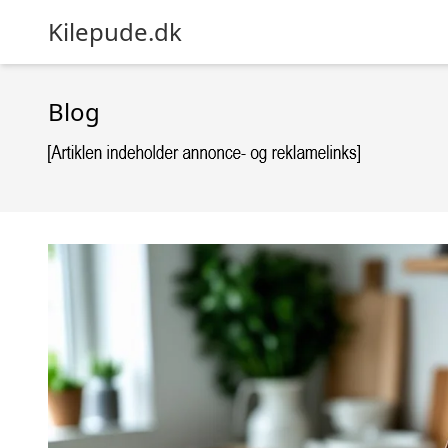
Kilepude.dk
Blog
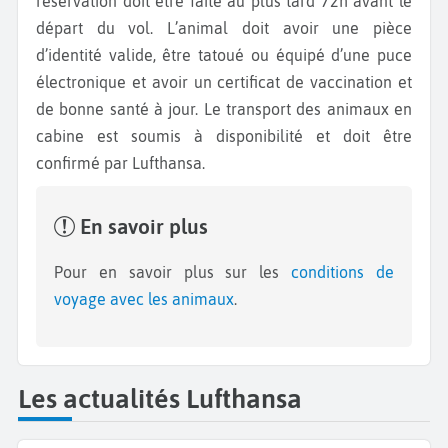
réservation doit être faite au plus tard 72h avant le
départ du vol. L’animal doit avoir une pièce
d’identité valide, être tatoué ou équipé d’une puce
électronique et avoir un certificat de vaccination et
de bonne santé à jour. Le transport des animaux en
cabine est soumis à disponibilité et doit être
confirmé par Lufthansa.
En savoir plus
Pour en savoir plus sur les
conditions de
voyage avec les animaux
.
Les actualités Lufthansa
++++++++
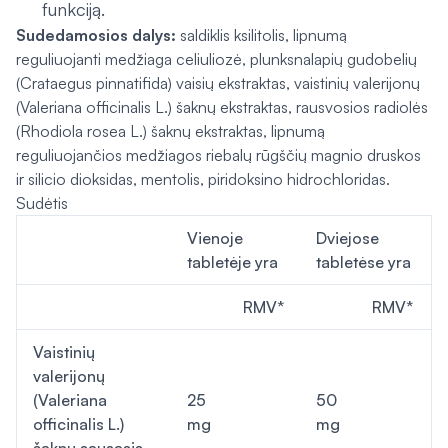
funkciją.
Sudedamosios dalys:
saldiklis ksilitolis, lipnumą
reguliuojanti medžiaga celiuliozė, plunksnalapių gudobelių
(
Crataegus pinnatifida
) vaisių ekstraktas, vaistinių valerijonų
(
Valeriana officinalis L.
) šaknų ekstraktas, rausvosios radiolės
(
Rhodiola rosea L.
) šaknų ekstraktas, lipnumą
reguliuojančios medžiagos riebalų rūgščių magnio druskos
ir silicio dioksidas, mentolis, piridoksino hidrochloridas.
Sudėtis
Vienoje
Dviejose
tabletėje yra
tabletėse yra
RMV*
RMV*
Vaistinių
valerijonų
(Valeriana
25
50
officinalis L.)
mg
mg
++++++++
§ **PROBLEM STATEMENT**
Your answer should be the lines above, from the line containing "confirmé par Lufthansa." up to and including the line containing "Les actualités Lufthansa", reproduced exactly and with nothing else.

§ **OUTPUT OF THE TASK**
confirmé par Lufthansa.
En savoir plus
Pour en savoir plus sur les
conditions de
voyage avec les animaux
.
Les actualités Lufthansa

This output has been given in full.